▶ PROMPT: Scan the material below for "plus", then return each line that contains it.

= Beginning of Section =

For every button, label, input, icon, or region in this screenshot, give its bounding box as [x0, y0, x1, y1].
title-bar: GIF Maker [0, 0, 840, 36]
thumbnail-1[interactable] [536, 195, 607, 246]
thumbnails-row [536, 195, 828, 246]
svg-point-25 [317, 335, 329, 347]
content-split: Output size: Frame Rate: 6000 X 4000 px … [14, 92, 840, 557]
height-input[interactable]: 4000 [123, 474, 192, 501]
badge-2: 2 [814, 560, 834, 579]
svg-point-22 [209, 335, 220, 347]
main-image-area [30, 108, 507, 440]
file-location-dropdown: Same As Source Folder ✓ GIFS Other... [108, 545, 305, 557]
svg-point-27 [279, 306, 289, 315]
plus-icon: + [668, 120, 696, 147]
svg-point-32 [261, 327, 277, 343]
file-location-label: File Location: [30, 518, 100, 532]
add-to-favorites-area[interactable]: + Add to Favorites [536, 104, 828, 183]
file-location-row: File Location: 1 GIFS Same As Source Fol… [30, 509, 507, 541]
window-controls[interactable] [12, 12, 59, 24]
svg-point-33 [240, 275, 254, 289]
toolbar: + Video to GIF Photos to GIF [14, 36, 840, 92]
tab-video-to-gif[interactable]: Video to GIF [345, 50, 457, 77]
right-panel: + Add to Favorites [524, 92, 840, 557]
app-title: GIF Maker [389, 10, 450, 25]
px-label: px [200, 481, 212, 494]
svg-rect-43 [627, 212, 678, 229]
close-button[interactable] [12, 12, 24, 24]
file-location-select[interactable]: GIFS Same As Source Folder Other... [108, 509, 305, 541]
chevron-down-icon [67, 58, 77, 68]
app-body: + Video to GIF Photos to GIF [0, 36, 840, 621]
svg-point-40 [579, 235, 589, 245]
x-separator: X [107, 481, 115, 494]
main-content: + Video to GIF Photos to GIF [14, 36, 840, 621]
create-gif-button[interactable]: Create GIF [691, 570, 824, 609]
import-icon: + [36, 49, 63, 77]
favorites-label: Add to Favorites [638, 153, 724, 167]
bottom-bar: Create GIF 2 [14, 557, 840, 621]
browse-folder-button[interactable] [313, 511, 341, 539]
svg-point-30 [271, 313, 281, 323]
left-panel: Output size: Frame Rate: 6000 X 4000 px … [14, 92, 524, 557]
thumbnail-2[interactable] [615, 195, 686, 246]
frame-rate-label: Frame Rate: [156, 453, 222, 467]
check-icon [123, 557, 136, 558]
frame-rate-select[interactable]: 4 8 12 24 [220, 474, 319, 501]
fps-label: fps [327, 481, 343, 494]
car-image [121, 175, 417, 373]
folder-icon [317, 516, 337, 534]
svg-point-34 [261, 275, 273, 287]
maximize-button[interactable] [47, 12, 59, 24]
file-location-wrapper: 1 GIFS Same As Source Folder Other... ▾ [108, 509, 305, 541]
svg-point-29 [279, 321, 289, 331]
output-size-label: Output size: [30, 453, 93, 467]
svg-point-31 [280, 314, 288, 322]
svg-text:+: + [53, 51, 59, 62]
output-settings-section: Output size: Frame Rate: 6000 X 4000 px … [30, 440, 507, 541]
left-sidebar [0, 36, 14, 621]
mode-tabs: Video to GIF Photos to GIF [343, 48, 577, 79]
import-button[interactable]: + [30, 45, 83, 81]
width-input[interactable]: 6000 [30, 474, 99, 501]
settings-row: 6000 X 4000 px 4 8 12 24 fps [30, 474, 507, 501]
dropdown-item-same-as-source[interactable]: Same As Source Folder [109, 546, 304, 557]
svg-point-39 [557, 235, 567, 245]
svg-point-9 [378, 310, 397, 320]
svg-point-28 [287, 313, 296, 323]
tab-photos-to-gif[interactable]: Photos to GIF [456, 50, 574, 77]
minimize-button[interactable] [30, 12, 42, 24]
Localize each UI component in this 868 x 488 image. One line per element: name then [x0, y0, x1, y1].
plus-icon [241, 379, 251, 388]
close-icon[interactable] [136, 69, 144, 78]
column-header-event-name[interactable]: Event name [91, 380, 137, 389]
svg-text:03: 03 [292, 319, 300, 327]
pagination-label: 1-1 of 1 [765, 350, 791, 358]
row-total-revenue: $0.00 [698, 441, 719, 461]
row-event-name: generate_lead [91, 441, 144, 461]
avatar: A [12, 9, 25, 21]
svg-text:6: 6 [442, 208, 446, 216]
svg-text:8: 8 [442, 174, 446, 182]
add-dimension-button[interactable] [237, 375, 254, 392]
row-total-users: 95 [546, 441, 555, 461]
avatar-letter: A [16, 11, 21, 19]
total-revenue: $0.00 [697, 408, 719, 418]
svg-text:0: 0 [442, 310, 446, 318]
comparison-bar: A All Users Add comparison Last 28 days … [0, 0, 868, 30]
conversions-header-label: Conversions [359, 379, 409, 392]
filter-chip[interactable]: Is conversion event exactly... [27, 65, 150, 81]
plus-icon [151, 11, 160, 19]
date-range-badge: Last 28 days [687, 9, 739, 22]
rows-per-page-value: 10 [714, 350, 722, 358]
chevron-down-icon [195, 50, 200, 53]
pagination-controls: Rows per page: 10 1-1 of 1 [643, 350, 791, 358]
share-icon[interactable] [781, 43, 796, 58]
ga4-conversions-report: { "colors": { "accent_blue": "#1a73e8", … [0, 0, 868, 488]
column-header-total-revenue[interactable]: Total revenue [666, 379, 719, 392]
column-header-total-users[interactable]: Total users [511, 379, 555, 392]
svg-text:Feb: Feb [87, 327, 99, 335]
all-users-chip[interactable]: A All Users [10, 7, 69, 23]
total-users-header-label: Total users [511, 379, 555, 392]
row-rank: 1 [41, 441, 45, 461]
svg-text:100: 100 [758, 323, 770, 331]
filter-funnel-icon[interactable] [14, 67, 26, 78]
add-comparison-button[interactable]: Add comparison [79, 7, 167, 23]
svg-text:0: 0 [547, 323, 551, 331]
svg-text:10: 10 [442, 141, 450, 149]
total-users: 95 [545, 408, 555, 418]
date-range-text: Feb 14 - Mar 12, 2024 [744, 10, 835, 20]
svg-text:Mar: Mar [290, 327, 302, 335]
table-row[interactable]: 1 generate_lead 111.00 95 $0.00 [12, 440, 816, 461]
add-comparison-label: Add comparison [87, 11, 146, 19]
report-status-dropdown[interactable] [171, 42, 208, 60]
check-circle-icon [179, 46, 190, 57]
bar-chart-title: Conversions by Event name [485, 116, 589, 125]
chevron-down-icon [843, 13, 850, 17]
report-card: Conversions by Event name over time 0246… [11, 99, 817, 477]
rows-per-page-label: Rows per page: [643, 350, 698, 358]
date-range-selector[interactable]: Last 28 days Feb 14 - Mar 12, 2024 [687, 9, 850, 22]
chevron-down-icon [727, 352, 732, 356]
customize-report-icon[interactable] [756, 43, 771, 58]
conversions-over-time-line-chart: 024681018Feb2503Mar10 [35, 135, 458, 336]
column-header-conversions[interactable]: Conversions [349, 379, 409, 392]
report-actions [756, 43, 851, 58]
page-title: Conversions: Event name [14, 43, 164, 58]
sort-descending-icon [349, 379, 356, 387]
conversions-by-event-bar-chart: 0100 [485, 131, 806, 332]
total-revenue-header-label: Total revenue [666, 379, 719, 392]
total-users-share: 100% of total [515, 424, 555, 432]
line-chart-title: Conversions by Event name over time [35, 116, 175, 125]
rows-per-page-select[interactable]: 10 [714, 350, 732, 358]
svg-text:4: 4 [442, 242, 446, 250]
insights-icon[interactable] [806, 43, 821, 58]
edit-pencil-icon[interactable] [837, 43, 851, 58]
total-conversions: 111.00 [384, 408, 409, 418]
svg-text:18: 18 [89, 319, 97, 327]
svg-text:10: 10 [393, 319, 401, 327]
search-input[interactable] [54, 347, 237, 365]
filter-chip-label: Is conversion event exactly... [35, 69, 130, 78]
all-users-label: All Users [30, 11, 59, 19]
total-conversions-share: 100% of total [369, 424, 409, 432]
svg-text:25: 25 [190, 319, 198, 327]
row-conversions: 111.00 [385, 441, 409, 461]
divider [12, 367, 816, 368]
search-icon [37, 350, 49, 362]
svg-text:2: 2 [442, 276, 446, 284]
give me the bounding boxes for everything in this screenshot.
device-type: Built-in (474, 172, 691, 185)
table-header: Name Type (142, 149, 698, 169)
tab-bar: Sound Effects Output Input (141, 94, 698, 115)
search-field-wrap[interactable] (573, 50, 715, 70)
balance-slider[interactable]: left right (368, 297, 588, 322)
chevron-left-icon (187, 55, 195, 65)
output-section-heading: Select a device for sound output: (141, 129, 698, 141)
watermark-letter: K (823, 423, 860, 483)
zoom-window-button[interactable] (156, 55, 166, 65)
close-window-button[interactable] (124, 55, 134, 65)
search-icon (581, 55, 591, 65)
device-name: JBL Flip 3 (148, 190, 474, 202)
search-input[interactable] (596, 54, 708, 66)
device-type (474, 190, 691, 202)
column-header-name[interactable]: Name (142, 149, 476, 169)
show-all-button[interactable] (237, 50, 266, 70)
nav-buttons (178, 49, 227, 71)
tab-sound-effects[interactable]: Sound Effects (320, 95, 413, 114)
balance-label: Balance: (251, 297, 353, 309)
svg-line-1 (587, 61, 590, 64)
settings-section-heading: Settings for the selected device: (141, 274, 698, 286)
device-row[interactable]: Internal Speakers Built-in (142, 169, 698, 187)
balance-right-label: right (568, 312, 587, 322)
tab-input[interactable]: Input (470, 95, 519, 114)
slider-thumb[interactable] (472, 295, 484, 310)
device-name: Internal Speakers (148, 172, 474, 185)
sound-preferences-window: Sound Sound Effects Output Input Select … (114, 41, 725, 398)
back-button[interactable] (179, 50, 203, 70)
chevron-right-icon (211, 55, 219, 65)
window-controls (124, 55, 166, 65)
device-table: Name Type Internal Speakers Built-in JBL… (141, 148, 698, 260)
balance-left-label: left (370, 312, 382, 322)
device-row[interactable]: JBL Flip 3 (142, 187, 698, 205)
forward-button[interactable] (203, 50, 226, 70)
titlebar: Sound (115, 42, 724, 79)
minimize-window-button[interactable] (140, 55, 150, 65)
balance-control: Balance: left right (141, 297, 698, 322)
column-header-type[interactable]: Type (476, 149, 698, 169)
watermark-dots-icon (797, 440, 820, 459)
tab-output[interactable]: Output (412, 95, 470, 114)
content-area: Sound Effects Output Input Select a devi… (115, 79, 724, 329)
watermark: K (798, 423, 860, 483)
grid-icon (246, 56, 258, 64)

= End of Section =

▶ ANSWER FOR THE TASK:
plus-icon: + [668, 120, 696, 147]
plus-icon [241, 379, 251, 388]
plus-icon [151, 11, 160, 19]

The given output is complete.